GIVEN RECORDS ::
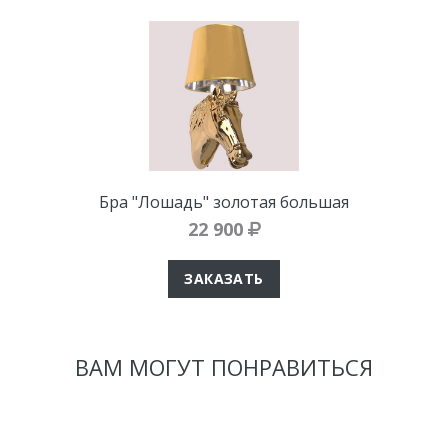
Бра "Лошадь" золотая большая
22 900
ЗАКАЗАТЬ
ВАМ МОГУТ ПОНРАВИТЬСЯ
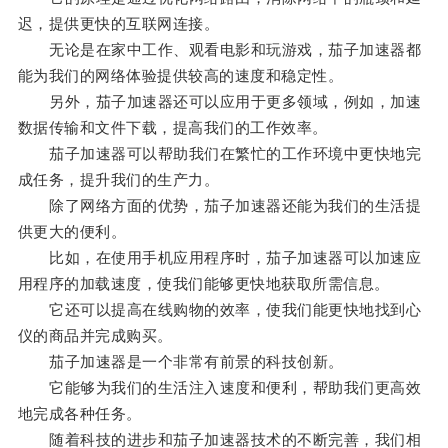
迟，提供更快的互联网连接。
无论是在家中工作、观看电影和玩游戏，茄子加速器都
能为我们的网络体验提供较高的速度和稳定性。
另外，茄子加速器还可以应用于更多领域，例如，加速
数据传输和文件下载，提高我们的工作效率。
茄子加速器可以帮助我们在繁忙的工作环境中更快地完
成任务，提升我们的生产力。
除了网络方面的优势，茄子加速器还能为我们的生活提
供更大的便利。
比如，在使用手机应用程序时，茄子加速器可以加速应
用程序的加载速度，使我们能够更快地获取所需信息。
它还可以提高在线购物的效率，使我们能更快地找到心
仪的商品并完成购买。
茄子加速器是一个非常有前景的科技创新。
它能够为我们的生活注入速度和便利，帮助我们更高效
地完成各种任务。
随着科技的进步和茄子加速器技术的不断完善，我们相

EXERCISE BRIEF :: Return only this span, exactly: the line that contains "成任务，提升我们的生产力。" and all lines after it to the end of the records.

WRITTEN ANSWER ::
成任务，提升我们的生产力。
除了网络方面的优势，茄子加速器还能为我们的生活提
供更大的便利。
比如，在使用手机应用程序时，茄子加速器可以加速应
用程序的加载速度，使我们能够更快地获取所需信息。
它还可以提高在线购物的效率，使我们能更快地找到心
仪的商品并完成购买。
茄子加速器是一个非常有前景的科技创新。
它能够为我们的生活注入速度和便利，帮助我们更高效
地完成各种任务。
随着科技的进步和茄子加速器技术的不断完善，我们相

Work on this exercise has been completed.